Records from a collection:
--*--
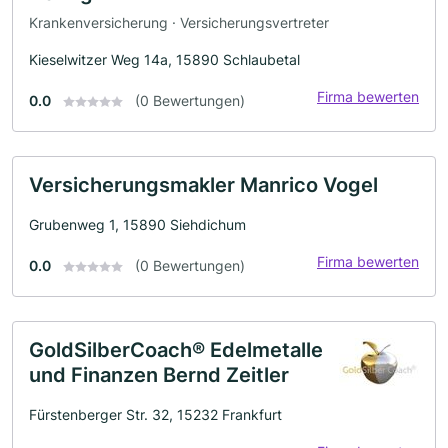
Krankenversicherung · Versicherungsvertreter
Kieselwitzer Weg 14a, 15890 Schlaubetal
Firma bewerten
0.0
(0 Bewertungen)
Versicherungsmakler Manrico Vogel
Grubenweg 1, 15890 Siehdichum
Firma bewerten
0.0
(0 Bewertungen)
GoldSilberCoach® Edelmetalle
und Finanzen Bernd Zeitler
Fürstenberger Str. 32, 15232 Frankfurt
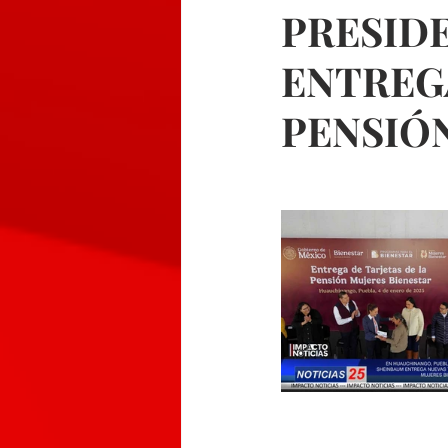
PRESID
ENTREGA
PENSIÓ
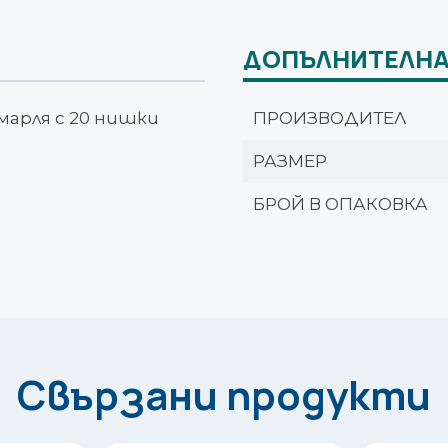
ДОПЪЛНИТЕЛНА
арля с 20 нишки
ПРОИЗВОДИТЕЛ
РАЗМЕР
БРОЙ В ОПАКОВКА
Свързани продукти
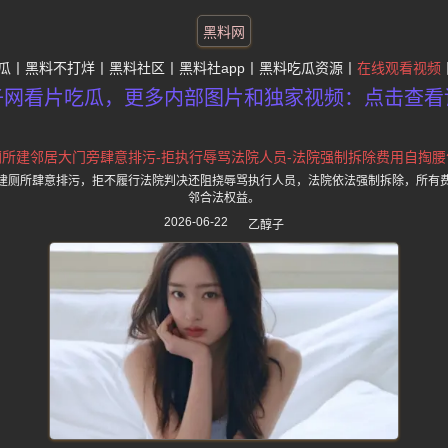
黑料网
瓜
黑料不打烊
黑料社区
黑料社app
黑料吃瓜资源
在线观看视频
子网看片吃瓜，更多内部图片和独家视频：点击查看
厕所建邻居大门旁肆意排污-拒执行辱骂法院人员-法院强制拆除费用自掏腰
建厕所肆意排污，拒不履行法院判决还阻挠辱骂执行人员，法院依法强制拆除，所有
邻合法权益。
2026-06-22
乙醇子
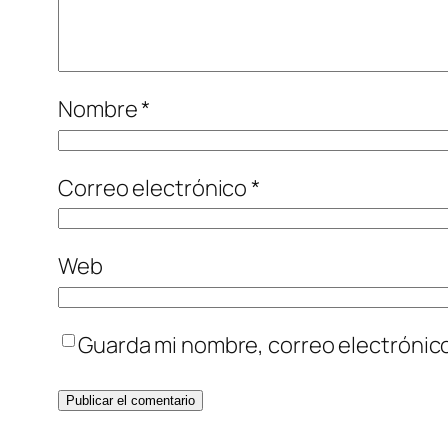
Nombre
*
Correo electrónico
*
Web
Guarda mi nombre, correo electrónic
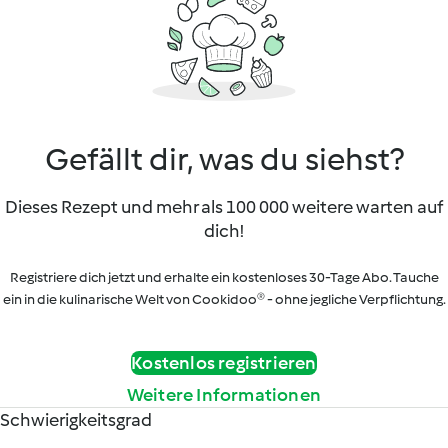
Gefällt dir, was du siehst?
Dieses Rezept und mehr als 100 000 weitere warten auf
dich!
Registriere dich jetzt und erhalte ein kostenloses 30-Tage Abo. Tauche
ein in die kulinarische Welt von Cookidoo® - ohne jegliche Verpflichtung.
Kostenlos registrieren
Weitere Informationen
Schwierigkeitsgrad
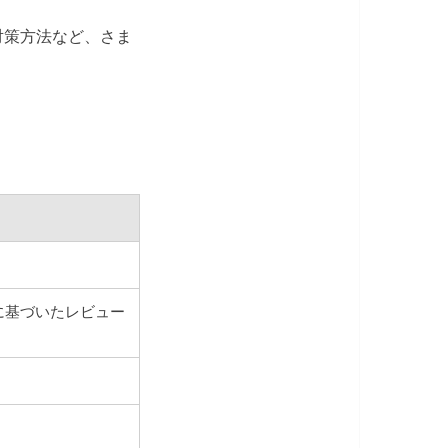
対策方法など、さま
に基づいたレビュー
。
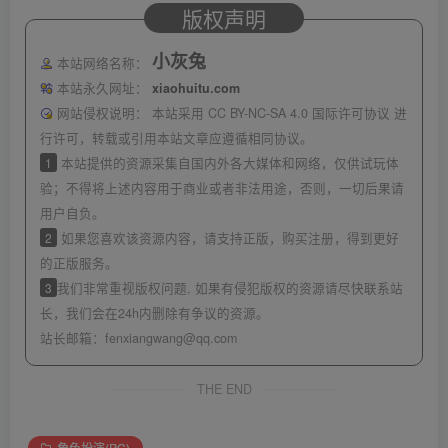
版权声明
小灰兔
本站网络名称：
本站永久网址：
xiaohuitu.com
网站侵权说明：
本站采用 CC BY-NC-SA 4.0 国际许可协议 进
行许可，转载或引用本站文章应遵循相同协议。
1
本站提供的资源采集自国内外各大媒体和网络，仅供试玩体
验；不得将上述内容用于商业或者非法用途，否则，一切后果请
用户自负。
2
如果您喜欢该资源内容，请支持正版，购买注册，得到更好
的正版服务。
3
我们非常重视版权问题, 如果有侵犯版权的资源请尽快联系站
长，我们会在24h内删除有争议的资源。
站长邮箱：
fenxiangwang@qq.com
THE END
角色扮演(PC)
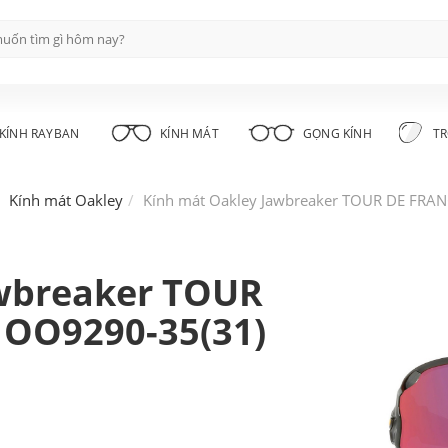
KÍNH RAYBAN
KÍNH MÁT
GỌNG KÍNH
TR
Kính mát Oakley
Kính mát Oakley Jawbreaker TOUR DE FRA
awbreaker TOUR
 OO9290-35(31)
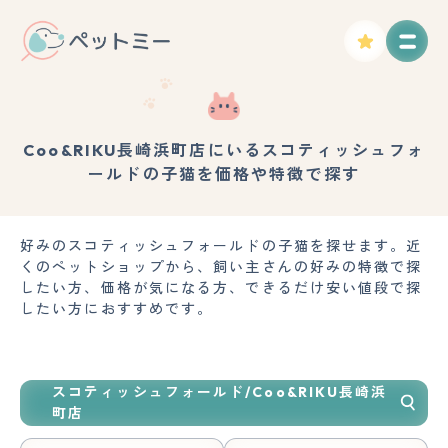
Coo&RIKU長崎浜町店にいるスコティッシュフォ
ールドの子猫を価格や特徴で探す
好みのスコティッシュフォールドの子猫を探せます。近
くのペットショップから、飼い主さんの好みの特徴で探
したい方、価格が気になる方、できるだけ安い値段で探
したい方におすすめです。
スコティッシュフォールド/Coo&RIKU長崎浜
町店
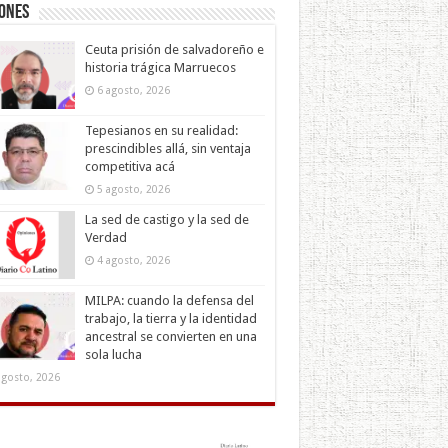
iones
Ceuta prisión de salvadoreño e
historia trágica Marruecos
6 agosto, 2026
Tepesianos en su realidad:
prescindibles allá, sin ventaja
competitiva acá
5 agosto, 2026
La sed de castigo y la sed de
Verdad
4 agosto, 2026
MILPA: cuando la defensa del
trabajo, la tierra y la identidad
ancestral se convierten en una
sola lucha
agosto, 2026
--*--
WORK TO BE COMPLETED: Word for word and without pictures, please write out only the lines from the start of the entries through the line containing "und Finanzen Bernd Zeitler", both included.

SOLUTION BELOW:
Krankenversicherung · Versicherungsvertreter
Kieselwitzer Weg 14a, 15890 Schlaubetal
Firma bewerten
0.0
(0 Bewertungen)
Versicherungsmakler Manrico Vogel
Grubenweg 1, 15890 Siehdichum
Firma bewerten
0.0
(0 Bewertungen)
GoldSilberCoach® Edelmetalle
und Finanzen Bernd Zeitler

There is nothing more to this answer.